À l’opposé, tant le Défenseur des droits que les auteurs du recours indiquaient que le principe de neutralité ne pouvait être étendu à l’avocat. On sait, notamment à travers la jurisprudence administrative, que la neutralité de la puissance publique s’étend à celle des agents du service public. La question est donc de savoir s’il est possible d’assimiler, ou non, un avocat à un agent du service public. L’article 3 de la loi précitée du 31 décembre 1971 se limite à le qualifier « d’auxiliaire de justice » étant rappelé que selon l’article 1er de cette même loi « la profession d'avocat est une profession libérale et indépendante ».

À l’inverse et compte tenu de ses missions il n’apparaît pas raisonnable de classer l’avocat dans la catégorie des simples usagers du service public.
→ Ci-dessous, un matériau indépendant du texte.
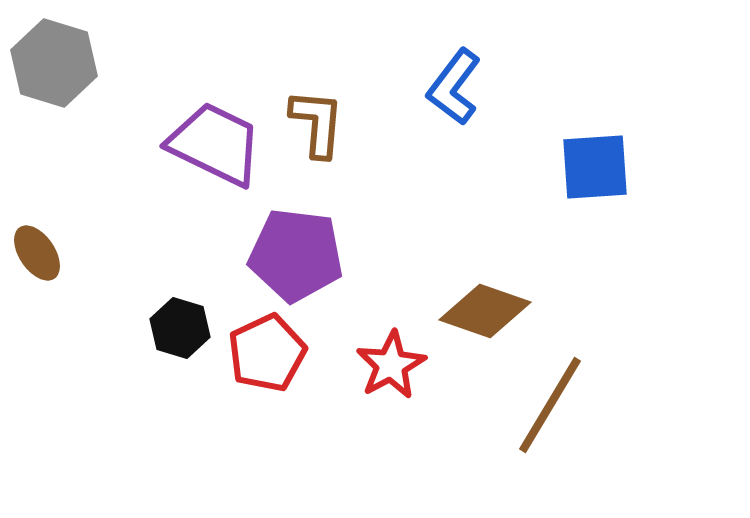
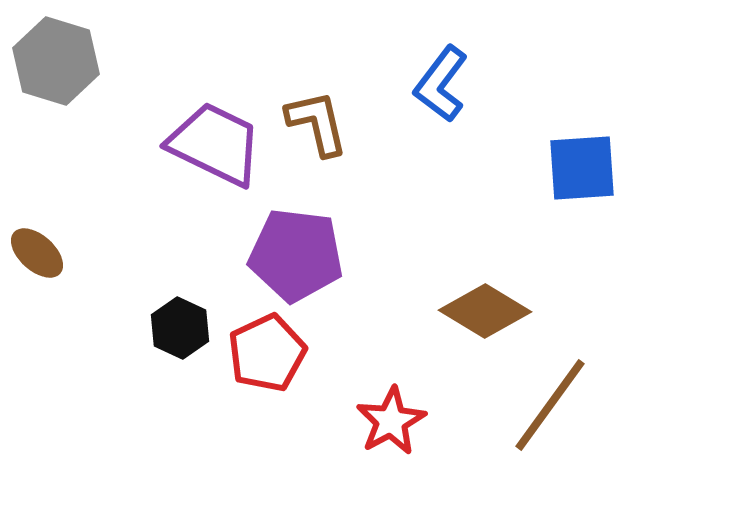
gray hexagon: moved 2 px right, 2 px up
blue L-shape: moved 13 px left, 3 px up
brown L-shape: rotated 18 degrees counterclockwise
blue square: moved 13 px left, 1 px down
brown ellipse: rotated 14 degrees counterclockwise
brown diamond: rotated 12 degrees clockwise
black hexagon: rotated 8 degrees clockwise
red star: moved 56 px down
brown line: rotated 5 degrees clockwise
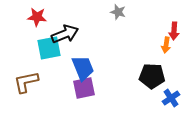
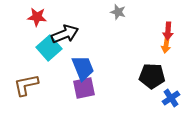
red arrow: moved 6 px left
cyan square: rotated 30 degrees counterclockwise
brown L-shape: moved 3 px down
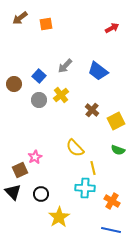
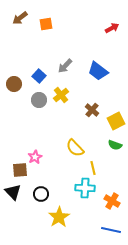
green semicircle: moved 3 px left, 5 px up
brown square: rotated 21 degrees clockwise
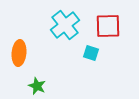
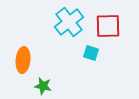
cyan cross: moved 4 px right, 3 px up
orange ellipse: moved 4 px right, 7 px down
green star: moved 6 px right; rotated 12 degrees counterclockwise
L’on sait cependant que l’usager peut voir sa liberté restreinte dans certains cas mais à condition qu’il existe un texte spécifique. La loi n° 2004-228 du 15 mars 2004 (N° Lexbase : L1864DPQ) encadrant, en application du principe de laïcité, le port de signes ou de tenues manifestant une appartenance religieuse dans les écoles, collèges et lycées publics s’est, de fait, appliquée à l’ensemble des élèves de ces établissements. Dans son rapport précité, la Mission droit et justice avait été contrainte d’en conclure que l’avocat était « un acteur sui generis du service public de la justice ».  Il est d’ailleurs intéressant de relever que durant la crise sanitaire le juge des référés du Conseil d’État, statuant sur les mesures de protection requises par les avocats, avait été amené à préciser que les avocats « en leur qualité d’auxiliaires de justice, concourent au service public de la justice » [11]. Ce sont d’ailleurs ces mêmes termes qui sont repris par les juges de Douai dans leur décision pour qualifier le rôle et la fonction de l’avocat. En réalité, l’avocat est même plus que cela et il est particulièrement regrettable que la nature de ses fonctions n’ait pas été examinée en profondeur que ce soit dans l’arrêt commenté ou même dans les études précitées.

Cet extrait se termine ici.